## Task description
The lines below that include "from" are to be found and copied.

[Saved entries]
=====

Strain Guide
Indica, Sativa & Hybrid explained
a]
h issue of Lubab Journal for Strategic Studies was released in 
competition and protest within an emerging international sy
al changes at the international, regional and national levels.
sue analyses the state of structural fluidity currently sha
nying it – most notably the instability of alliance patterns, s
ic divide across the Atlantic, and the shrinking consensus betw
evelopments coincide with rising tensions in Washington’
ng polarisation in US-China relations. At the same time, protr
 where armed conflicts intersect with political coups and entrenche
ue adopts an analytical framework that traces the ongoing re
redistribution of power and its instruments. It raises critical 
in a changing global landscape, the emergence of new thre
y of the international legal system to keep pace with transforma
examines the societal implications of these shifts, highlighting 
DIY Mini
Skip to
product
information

=====

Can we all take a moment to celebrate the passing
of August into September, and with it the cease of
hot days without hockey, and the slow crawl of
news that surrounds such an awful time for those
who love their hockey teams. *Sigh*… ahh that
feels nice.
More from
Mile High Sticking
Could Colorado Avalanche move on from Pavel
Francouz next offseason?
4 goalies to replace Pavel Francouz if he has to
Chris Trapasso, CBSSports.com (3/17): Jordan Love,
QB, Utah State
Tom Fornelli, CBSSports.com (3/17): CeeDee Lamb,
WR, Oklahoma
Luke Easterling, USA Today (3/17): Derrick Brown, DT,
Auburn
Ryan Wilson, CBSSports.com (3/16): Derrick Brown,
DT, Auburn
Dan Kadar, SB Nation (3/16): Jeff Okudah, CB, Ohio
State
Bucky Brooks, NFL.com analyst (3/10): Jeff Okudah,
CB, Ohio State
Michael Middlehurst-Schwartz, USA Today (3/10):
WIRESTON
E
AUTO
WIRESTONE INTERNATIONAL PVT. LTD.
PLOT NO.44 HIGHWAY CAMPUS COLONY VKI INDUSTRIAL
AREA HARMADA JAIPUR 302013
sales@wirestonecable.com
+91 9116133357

=====

## The completed task
More from
Could Colorado Avalanche move on from Pavel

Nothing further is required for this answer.